How the Cryptopia hack affects your taxes
On January 15, 2019, New Zealand based crypto exchange Cryptopia announced that they were hacked.
They discovered the hack the day prior on January 14th and immediately closed the exchange and announced that they were undergoing maintenance. Crypto twitter expressed skepticism and assumed some sort of scam. New Zealand authorities have been investigating the hack as a major crime; it was soon discovered that $16 million of ETH was stolen.
On February 24th, the New Zealand police gave Cryptopia the ok to resume trading, and the exchange reopened on March 5th. It remained in read-only access until resuming trading earlier this week, starting with 40 coins active.

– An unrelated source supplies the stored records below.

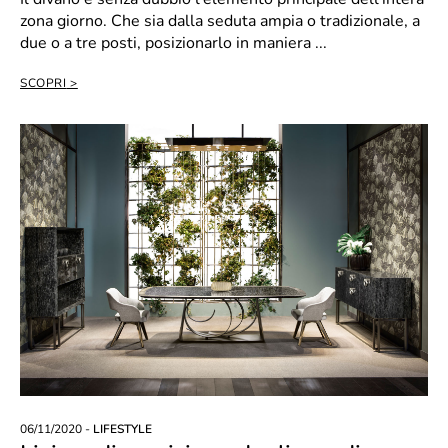
zona giorno. Che sia dalla seduta ampia o tradizionale, a
due o a tre posti, posizionarlo in maniera ...
SCOPRI
06/11/2020 -
LIFESTYLE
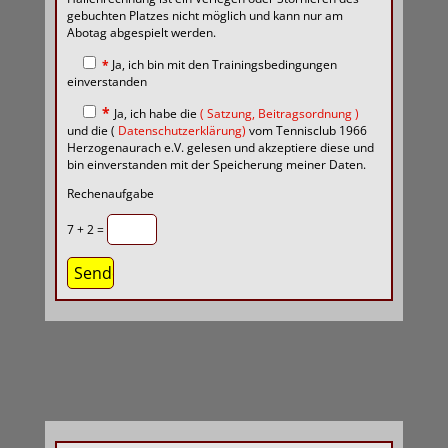
gebuchten Platzes nicht möglich und kann nur am
Abotag abgespielt werden.
*
Ja, ich bin mit den Trainingsbedingungen
einverstanden
*
Ja, ich habe die
(
Satzung,
Beitragsordnung
)
und die (
Datenschutzerklärung)
vom Tennisclub 1966
Herzogenaurach e.V. gelesen und akzeptiere diese und
bin einverstanden mit der Speicherung meiner Daten.
Rechenaufgabe
7 + 2 =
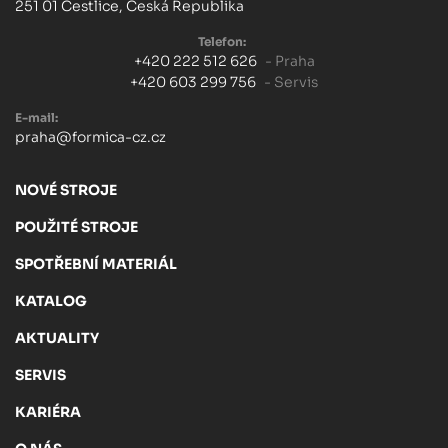
251 01 Čestlice, Česká Republika
Telefon:
+420 222 512 626
- Praha
+420 603 299 756
- Servis
E-mail:
praha@formica-cz.cz
NOVÉ STROJE
POUŽITÉ STROJE
SPOTŘEBNÍ MATERIÁL
KATALOG
AKTUALITY
SERVIS
KARIÉRA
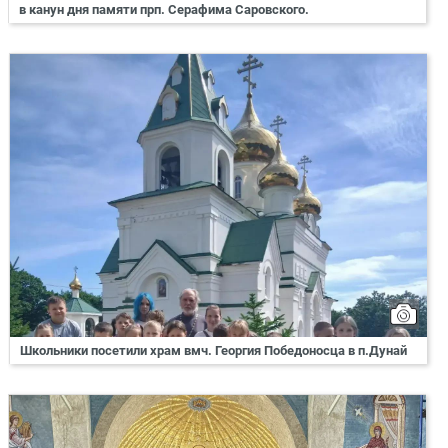
в канун дня памяти прп. Серафима Саровского.
Школьники посетили храм вмч. Георгия Победоносца в п.Дунай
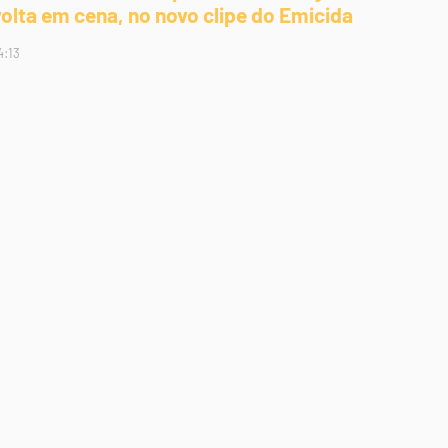
volta em cena, no novo clipe do Emicida
4:13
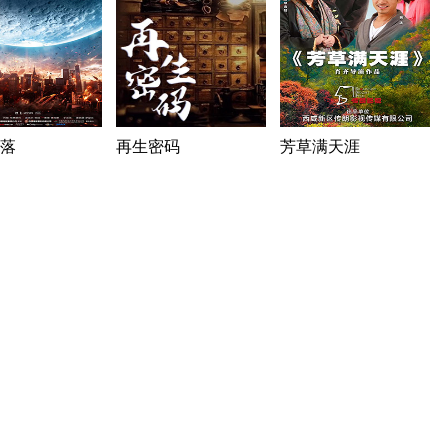
落
再生密码
芳草满天涯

Many users returned to see that they had funds missing. The question is: how much? According to the announcement email from the company, they are working on reimbursing users for their losses.
In the interim, the exchange has given users the market coin CLM (Cryptopia Loss Marker) in amounts equivalent to what the user lost in the hack, and it appears that it will be a tradable coin in the future.
How could this affect your taxes?
First, it depends where you live and how these types of events are handled in your country. In the US, this could be treated in a couple of different ways. Some people may have already written off the loss. If they then receive the Cryptopia coin later, they may need to report some “recovery income.” Others can wait to see if the coming weeks provide more clarity about what the true market value of this replacement cryptocurrency is.
It’s an interesting response by Cryptopia to an unfortunate and far too common situation in crypto — and what we know for certain is that the tax treatment is going to be an interesting puzzle to sort out.